Il faut alors vérifier systématiquement les informations qu’il donne car, s’il fournit des réponses très vraisemblables, celles-ci ne sont fondées sur aucune source concrète.

En effet, certains de ses usages aujourd’hui répandus, notamment la republication directe sur d’autres supports de textes issus de ChatGPT, remettent en question la possibilité de vérifier les sources et les informations, soulevant ainsi des interrogations sur la fiabilité et l’authenticité des informations, ainsi que sur l’impact de l’IA sur la capacité à distinguer la vérité de la fiction. Même si certains outils ont été développés pour tenter de pallier ce problème, il est évident que l’une des clés essentielles pour résoudre ce défi sera la formation et l’éducation des utilisateurs aux bonnes pratiques d’utilisation de cette nouvelle technologie.

 

L’intelligence artificielle et l’information

Comment, dans ce contexte d’incertitude autour des sources et d’instabilité du document, le professeur documentaliste peut-il permettre à tous les élèves d’acquérir une culture de l’information et des médias, sachant qu’avec l’avènement de l’IA, il devient de plus en plus difficile de vérifier la véracité des informations que l’on peut trouver sur Internet ?

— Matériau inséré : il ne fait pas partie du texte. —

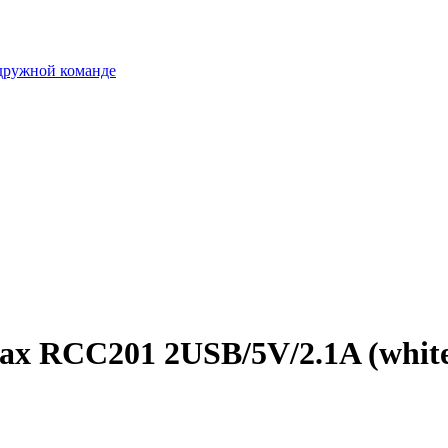
 дружной команде
x RCC201 2USB/5V/2.1A (whit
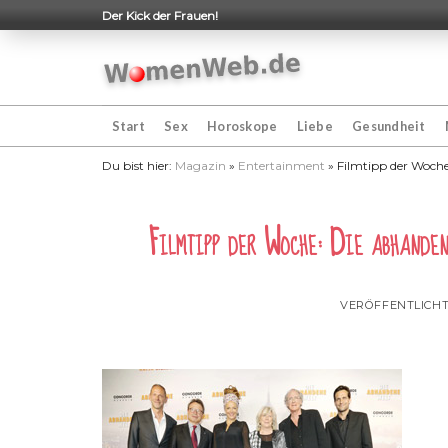
Skip
Der Kick der Frauen!
to
content
Start
Sex
Horoskope
Liebe
Gesundheit
Du bist hier:
Magazin
»
Entertainment
»
Filmtipp der Woche
Filmtipp der Woche: Die abhande
VERÖFFENTLICH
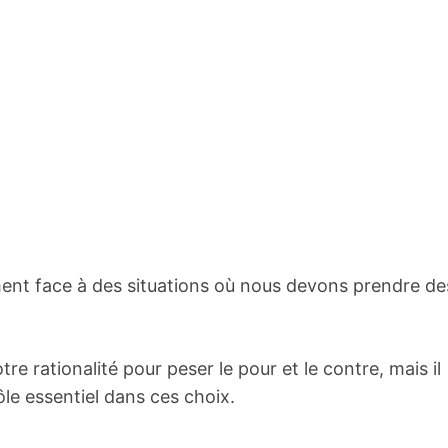
ent face à des situations où nous devons prendre de
e rationalité pour peser le pour et le contre, mais il
ôle essentiel dans ces choix.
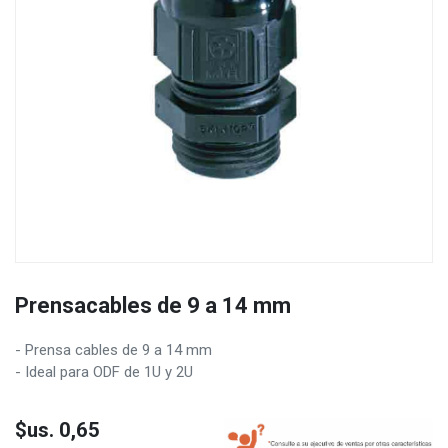
Prensacables de 9 a 14 mm
- Prensa cables de 9 a 14 mm
- Ideal para ODF de 1U y 2U
$us.
0,65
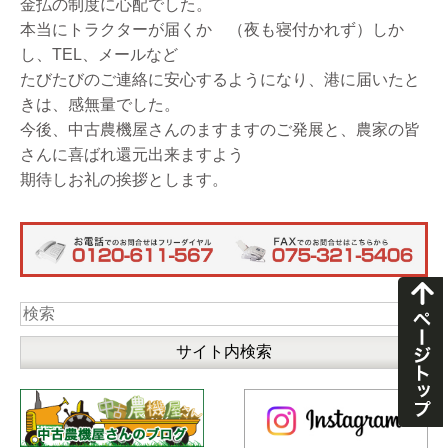
金払の制度に心配でした。
本当にトラクターが届くか （夜も寝付かれず）しか
し、TEL、メールなど
たびたびのご連絡に安心するようになり、港に届いたと
きは、感無量でした。
今後、中古農機屋さんのますますのご発展と、農家の皆
さんに喜ばれ還元出来ますよう
期待しお礼の挨拶とします。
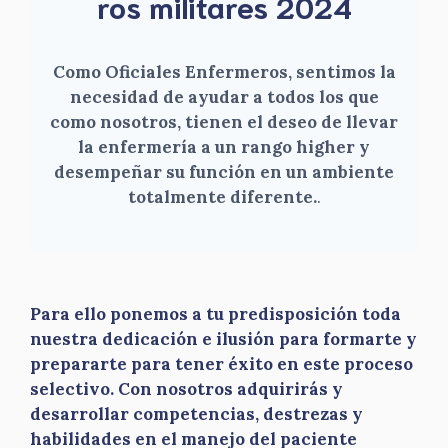
ros militares 2024
Como Oficiales Enfermeros, sentimos la
necesidad de ayudar a todos los que
como nosotros, tienen el deseo de llevar
la enfermería a un rango higher y
desempeñar su función en un ambiente
totalmente diferente.
.
Para ello ponemos a tu predisposición toda
nuestra dedicación e ilusión para formarte y
prepararte para tener éxito en este proceso
selectivo. Con nosotros adquirirás y
desarrollar competencias, destrezas y
habilidades en el manejo del paciente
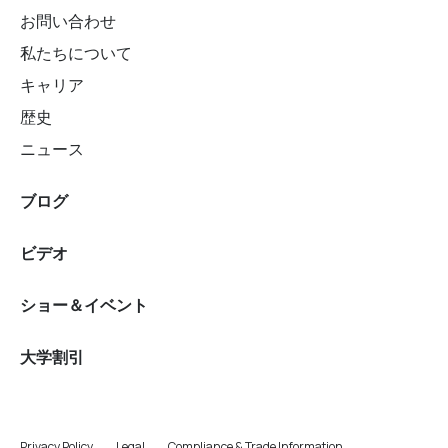
お問い合わせ
私たちについて
キャリア
歴史
ニュース
ブログ
ビデオ
ショー＆イベント
大学割引
Privacy Policy
Legal
Compliance & Trade Information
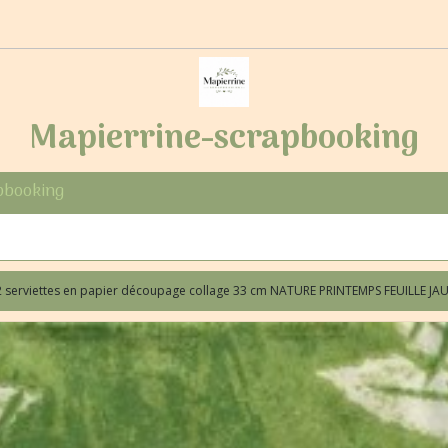
Mapierrine-scrapbooking
pbooking
2 serviettes en papier découpage collage 33 cm NATURE PRINTEMPS FEUILLE JA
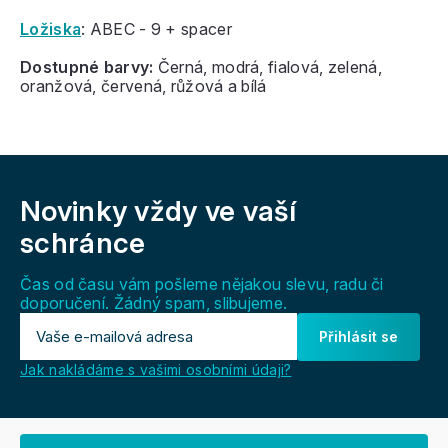
Ložiska
: ABEC - 9 + spacer
Dostupné barvy:
Černá, modrá, fialová, zelená,
oranžová, červená, růžová a bílá
Z
á
Novinky vždy
ve vaší
p
a
schránce
t
í
Čas od času vám pošleme nějakou slevu, radu či
doporučení. Žádný spam, slibujeme.
Přihlásit se
Jak nakládáme s vašimi osobními údaji?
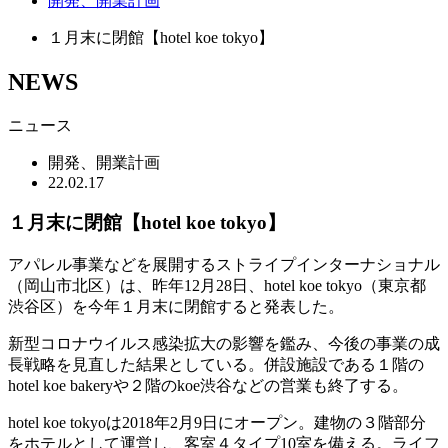
開発、開業計画
１月末に閉館【hotel koe tokyo】
NEWS
ニュース
開発、開業計画
22.02.17
１月末に閉館【hotel koe tokyo】
アパレル事業などを展開するストライプインターナショナル
（岡山市北区）は、昨年12月28日、hotel koe tokyo（東京都
渋谷区）を今年１月末に閉館すると発表した。
新型コロナウイルス感染拡大の影響を鑑み、今後の事業の成
長戦略を見直した結果としている。併設施設である１階の
hotel koe bakeryや２階のkoe渋谷などの営業も終了する。
hotel koe tokyoは2018年2月9日にオープン。建物の３階部分
をホテルとして運営し、客室４タイプ10室を備える。ライフ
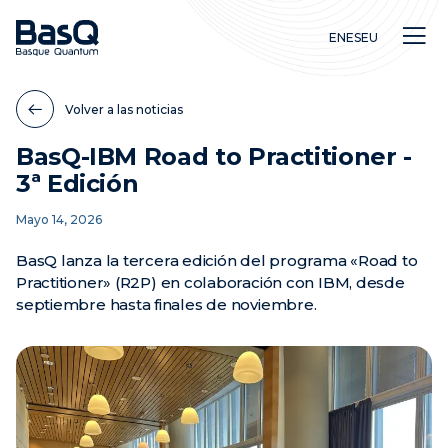
EN
ES
EU
Volver a las noticias
BasQ-IBM Road to Practitioner -
3ª Edición
Investigación
Mayo 14, 2026
Educación
Innovación
BasQ lanza la tercera edición del programa «Road to
Practitioner» (R2P) en colaboración con IBM, desde
septiembre hasta finales de noviembre.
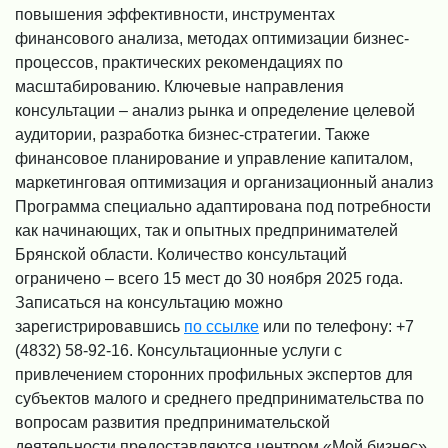
повышения эффективности, инструментах
финансового анализа, методах оптимизации бизнес-
процессов, практических рекомендациях по
масштабированию. Ключевые направления
консультации – анализ рынка и определение целевой
аудитории, разработка бизнес-стратегии. Также
финансовое планирование и управление капиталом,
маркетинговая оптимизация и организационный анализ
Программа специально адаптирована под потребности
как начинающих, так и опытных предпринимателей
Брянской области. Количество консультаций
ограничено – всего 15 мест до 30 ноября 2025 года.
Записаться на консультацию можно
зарегистрировавшись
по ссылке
или по телефону:
+7
(4832) 58-92-16
. Консультационные услуги с
привлечением сторонних профильных экспертов для
субъектов малого и среднего предпринимательства по
вопросам развития предпринимательской
деятельности предоставляются центром «Мой бизнес»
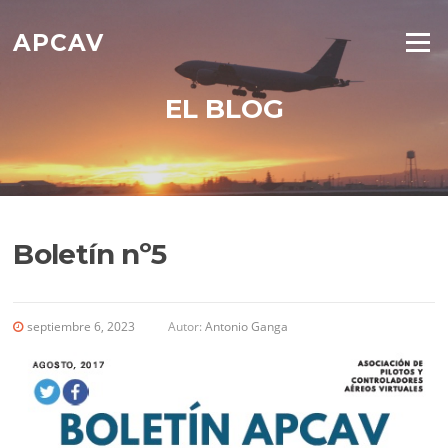
Saltar
al
APCAV
Menú
contenido
EL BLOG
Boletín nº5
septiembre 6, 2023
Autor:
Antonio Ganga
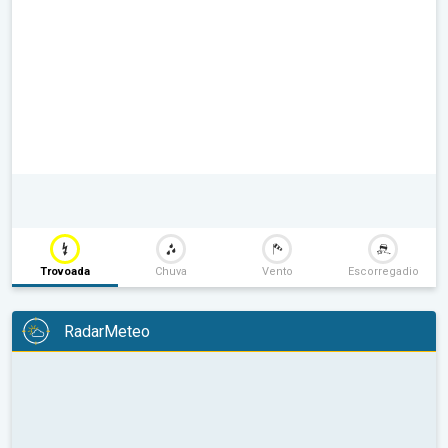
Trovoada
Chuva
Vento
Escorregadio
RadarMeteo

L’un des exemples les plus flagrants et actuels concernant la vérification des informations générées par l’IA est celui des images, créées par l’IA Midjourney, représentant Emmanuel Macron assis sur des poubelles près de la Tour Eiffel ou fuyant des policiers en pleine rue ou encore portant le gilet orange des éboueurs. Ces images sont des exemples frappants de ce phénomène car elles ne sont pas des montages mais bien des créations d’intelligence artificielle qui s’inspirent du style vestimentaire d’Emmanuel Macron, de ses expressions et de ses bijoux. Elles sont si réalistes qu’elles remettent en question la capacité à distinguer la vérité de la fiction ou à repérer les fausses informations. Les deep fakes ont déjà posé la question de la véracité des vidéos, car elles permettent de remplacer le visage d’une personne par un autre et de changer ses propos de manière très réaliste. Avec l’IA, il sera de plus en plus difficile de vérifier l’authenticité d’une information, même s’il s’agit d’une photographie ou d’une vidéo.
Concernant la création de contenus textuels, ChatGPT 3 et sa version plus récente ChatGPT 4 ne sont pas en reste dans l’élaboration de fausses informations ! En effet, ces deux IA sont incapables, pour le moment, de garantir la fiabilité des informations qu’elles donnent et d’en donner les sources.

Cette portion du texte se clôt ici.